Fly as from the plague.
—John Davies

Flies like a feather in the blast.
—Joseph Rodman Drake

Away like a glance of thought he flew.
—Joseph Rodman Drake

Flies like the nimble journeys of the light.
—John Dryden

Fly like doves that the exalted eagle spies.
—Richard Duke

Friends have flown, like leaves whirled away by the blast.
—Mrs.
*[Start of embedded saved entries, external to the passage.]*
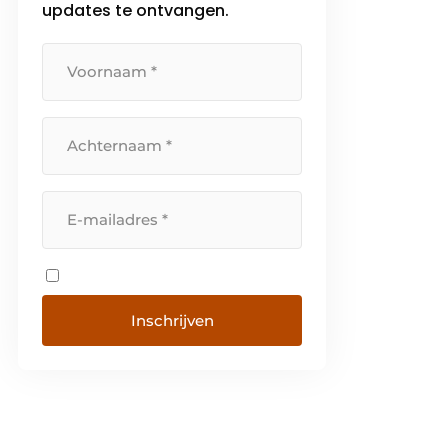
updates te ontvangen.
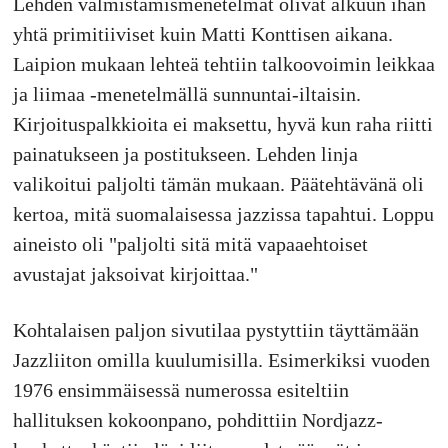
Lehden valmistamismenetelmät olivat alkuun ihan
yhtä primitiiviset kuin Matti Konttisen aikana.
Laipion mukaan lehteä tehtiin talkoovoimin leikkaa
ja liimaa -menetelmällä sunnuntai-iltaisin.
Kirjoituspalkkioita ei maksettu, hyvä kun raha riitti
painatukseen ja postitukseen. Lehden linja
valikoitui paljolti tämän mukaan. Päätehtävänä oli
kertoa, mitä suomalaisessa jazzissa tapahtui. Loppu
aineisto oli "paljolti sitä mitä vapaaehtoiset
avustajat jaksoivat kirjoittaa."
Kohtalaisen paljon sivutilaa pystyttiin täyttämään
Jazzliiton omilla kuulumisilla. Esimerkiksi vuoden
1976 ensimmäisessä numerossa esiteltiin
hallituksen kokoonpano, pohdittiin Nordjazz-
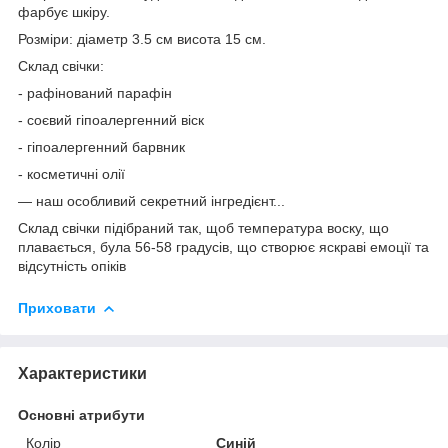
фарбує шкіру.
Розміри: діаметр 3.5 см висота 15 см.
Склад свічки:
- рафінований парафін
- соєвий гіпоалергенний віск
- гіпоалергенний барвник
- косметичні олії
— наш особливий секретний інгредієнт...
Склад свічки підібраний так, щоб температура воску, що
плавається, була 56-58 градусів, що створює яскраві емоції та
відсутність опіків
Приховати
Характеристики
Основні атрибути
Колір
Синій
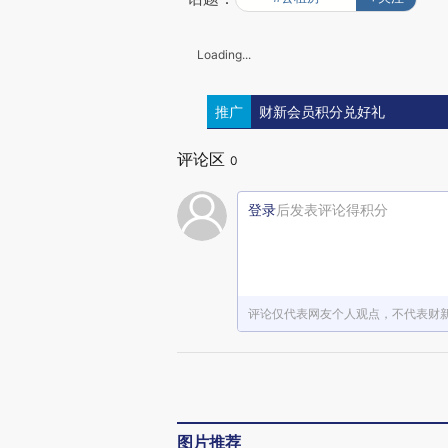
Loading...
推广
财新会员积分兑好礼
评论区
0
登录
后发表评论得积分
评论仅代表网友个人观点，不代表财
图片推荐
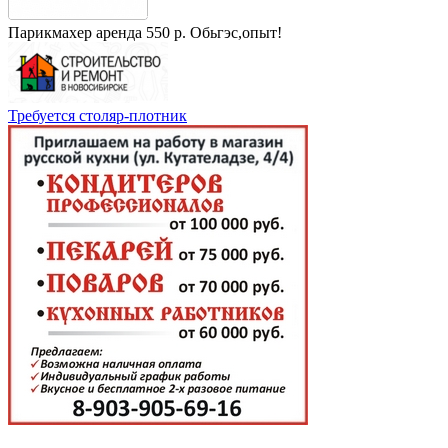
Парикмахер аренда 550 р. Обьгэс,опыт!
Требуется столяр-плотник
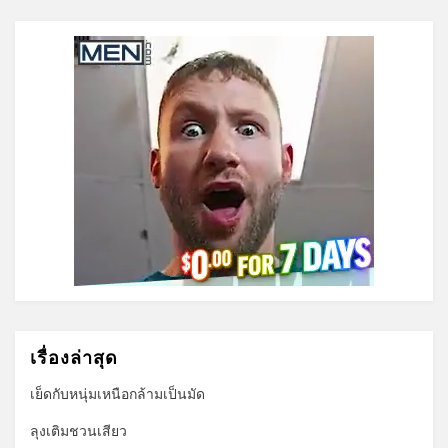
เรื่องล่าสุด
เย็ดกับหนุ่มเหนือกล้ามเป็นมัด
ลุงเติมชวนเสียว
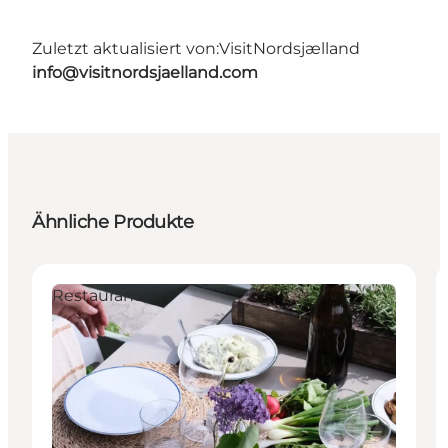
Zuletzt aktualisiert von:
VisitNordsjælland
info@visitnordsjaelland.com
Ähnliche Produkte
Restaurants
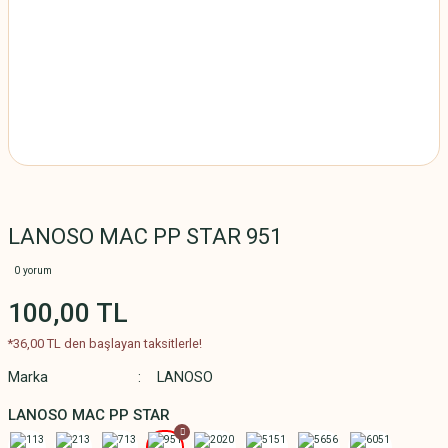
LANOSO MAC PP STAR 951
0 yorum
100,00 TL
*36,00 TL den başlayan taksitlerle!
Marka
LANOSO
LANOSO MAC PP STAR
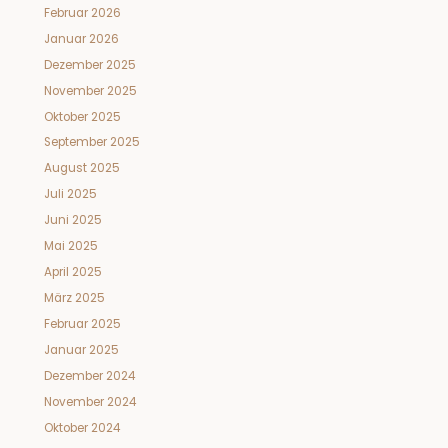
Februar 2026
Januar 2026
Dezember 2025
November 2025
Oktober 2025
September 2025
August 2025
Juli 2025
Juni 2025
Mai 2025
April 2025
März 2025
Februar 2025
Januar 2025
Dezember 2024
November 2024
Oktober 2024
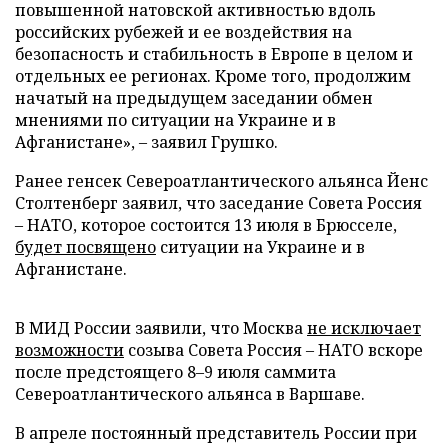
повышенной натовской активностью вдоль
российских рубежей и ее воздействия на
безопасность и стабильность в Европе в целом и
отдельных ее регионах. Кроме того, продолжим
начатый на предыдущем заседании обмен
мнениями по ситуации на Украине и в
Афганистане», – заявил Грушко.
Ранее генсек Североатлантического альянса Йенс
Столтенберг заявил, что заседание Совета Россия
– НАТО, которое состоится 13 июля в Брюсселе,
будет посвящено
ситуации на Украине и в
Афганистане.
В МИД России заявили, что Москва
не исключает
возможности
созыва Совета Россия – НАТО вскоре
после предстоящего 8–9 июля саммита
Североатлантического альянса в Варшаве.
В апреле постоянный представитель России при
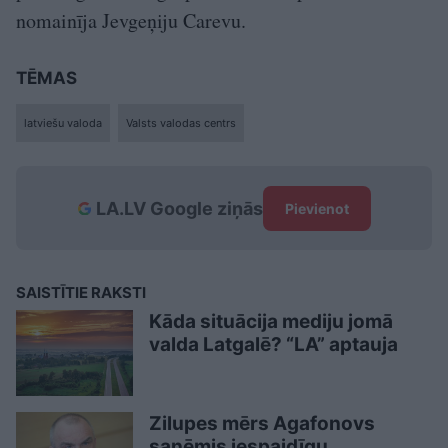
nomainīja Jevgeņiju Carevu.
TĒMAS
latviešu valoda
Valsts valodas centrs
LA.LV Google ziņās
Pievienot
SAISTĪTIE RAKSTI
Kāda situācija mediju jomā
valda Latgalē? “LA” aptauja
Zilupes mērs Agafonovs
saņēmis iespaidīgu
E. Forrester

A headlong crowd is flying
Like a billow that has broken and is shivered into spray.
—Oliver Wendell Holmes

Fly
Like the cannons that burst on the Fourth of July.
—Oliver Wendell Holmes

Flew as in a dream.
—Victor Hugo

Sparks that fly
Like chaff from a threshing-floor.
—Henry W. Longfellow

Flies like a bird unfettered from her cage.
—Maria Lowell

Flew like sparks in burnt up paper.
—James Russell Lowell

Fly as fast as Iris or Jove’s Mercury.
—Christopher Marlowe

Fly as fast as the hare from the horn.
—Brian Melbancke

Flown
Like a smoke melted thinner than air,
That the vacancy doth disown.
—George Meredith

Flew around like the spray on a storm-driven deck.
—Joaquin Miller

Flown, like morning clouds, a thousand ways.
—James Montgomery

All flew like the down of a thistle.
—Clement. C. Moore

Swiftly flew as glancing flame.
—Thomas Moore

Flown are the days with their winged delights, as the odor is gone from the summer.
—Louise Chandler Moulton

Flew like the swift and dazzling flight of gold-winged orioles.
—Ouida

As before the pike will fly
Dace and roach and such small fry;
As the leaf before the gale,
As the chaff beneath the flail,
As before the wolf the flocks,
As before the hounds the fox;
As before the cat the mouse,
As the rat from falling house;
As the fiend before the spell
Of holy water, book, and bell;
As the ghost from dawning day.
—Thomas L. Peacock

Some fly, like pendulums, from good to evil,
And in that point are madder than the devil.
—Christopher Pitt

He flies like a dog that has burnt his paw.
—Osmanli Proverb

Flew as the spirit flies from the dead.
—Dante Gabriel Rossetti

Fly like eagles which pursue their prey.
—George Sandys

Flew at him, like the young hero Siegfried when he attacked the wild, long-bearded dwarf Alberich.
—Joseph V. von Scheffel

Flown like the light clouds of a Summer’s day.
—John Scott

Fly, like mist before the zephyr’s sigh.
—Sir Walter Scott

Fly like chidden Mercury from Jove.
—William Shakespeare

Like falcon to the lure, away she flies.
—William Shakespeare

Fly like thought.
—William Shakespeare

Like soldiers, when their captain once doth yield,
They basely fly.
—William Shakespeare

Like a flock of rooks at a farmer’s gun
Night’s dreams and terrors, every one,
Fled from the brains which are their prey.
—Percy Bysshe Shelley

Flew like the wind.
—John Skelton

Flew at him like an hellish fiend.
—Edmund Spenser

Flew like a wyld gote.
—Edmund Spenser

Fly, like scattered sheepe.
—Edmund Spenser

Flew away as lightly as the wind.
—Edmund Spenser

Flying fast as roebucke through the fen.
—Edmund Spenser

Flie, as leapes the deere fled from the hunter’s face.
—Earl of Stirling

Fly as if the devil drove.
—Jonathan Swift

Flown as flies the blown foam’s feather.
—Jonathan Swift

Fly as the eagle that hasteth to eat.
—Jonathan Swift

Fly away as a dream.
—Jonathan Swift

Flew like a blossom blown about.
—Walter Thornbury

Flown,
Like birds from the nest when their wings have grown.
—John T. Trowbridge

Fly,
Like doves before the gathering storm.
—George Sylvester Viereck

Flown,
Like the morning-glory’s cup.
—Amelia B. Welby

Fly like flower-seeds on the breeze.